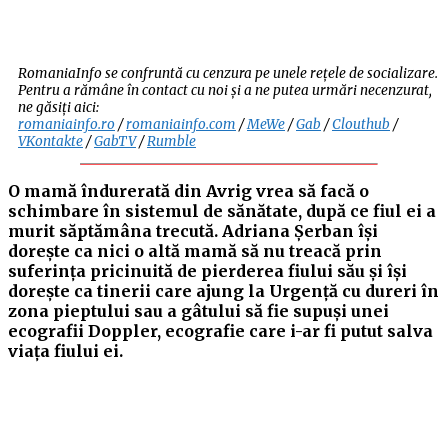
RomaniaInfo se confruntă cu cenzura pe unele rețele de socializare.
Pentru a rămâne în contact cu noi și a ne putea urmări necenzurat,
ne găsiți aici:
romaniainfo.ro
/
romaniainfo.com
/
MeWe
/
Gab
/
Clouthub
/
VKontakte
/
GabTV
/
Rumble
O mamă îndurerată din Avrig vrea să facă o
schimbare în sistemul de sănătate, după ce fiul ei a
murit săptămâna trecută. Adriana Șerban își
dorește ca nici o altă mamă să nu treacă prin
suferința pricinuită de pierderea fiului său și își
dorește ca tinerii care ajung la Urgență cu dureri în
zona pieptului sau a gâtului să fie supuși unei
ecografii Doppler, ecografie care i-ar fi putut salva
viața fiului ei.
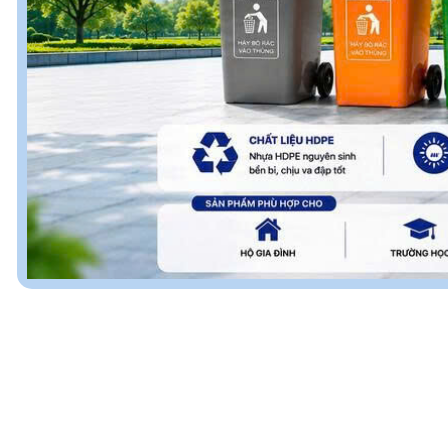
SẢN PHẨM
G
Chất Lượng – Uy Tín
A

■ ■ ■ ■ ■

Wherever the word "care" appears in a line of the data, copy that line.

dorește ca tinerii care ajung la Urgență cu dureri în
ecografii Doppler, ecografie care i-ar fi putut salva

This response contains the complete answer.